EXERCISE MATERIALS
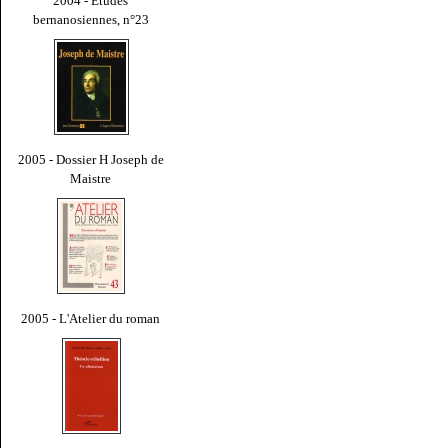
2004 - Études
bernanosiennes, n°23
2005 - Dossier H Joseph de
Maistre
2005 - L'Atelier du roman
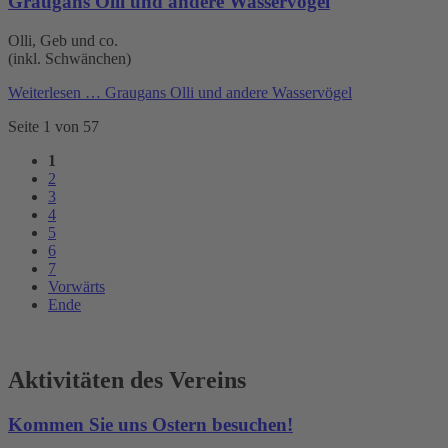
Graugans Olli und andere Wasservögel
Olli, Geb und co.
(inkl. Schwänchen)
Weiterlesen …
Graugans Olli und andere Wasservögel
Seite 1 von 57
1
2
3
4
5
6
7
Vorwärts
Ende
Aktivitäten des Vereins
Kommen Sie uns Ostern besuchen!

INSTRUCTIONS FOR THE TASK
Excluding all pictures, reproduce the records exactly as they appear above.

RESPONSE TO THIS EXERCISE
2004 - Études
bernanosiennes, n°23
2005 - Dossier H Joseph de
Maistre
2005 - L'Atelier du roman
Graugans Olli und andere Wasservögel
Olli, Geb und co.
(inkl. Schwänchen)
Weiterlesen …
Graugans Olli und andere Wasservögel
Seite 1 von 57
1
2
3
4
5
6
7
Vorwärts
Ende
Aktivitäten des Vereins
Kommen Sie uns Ostern besuchen!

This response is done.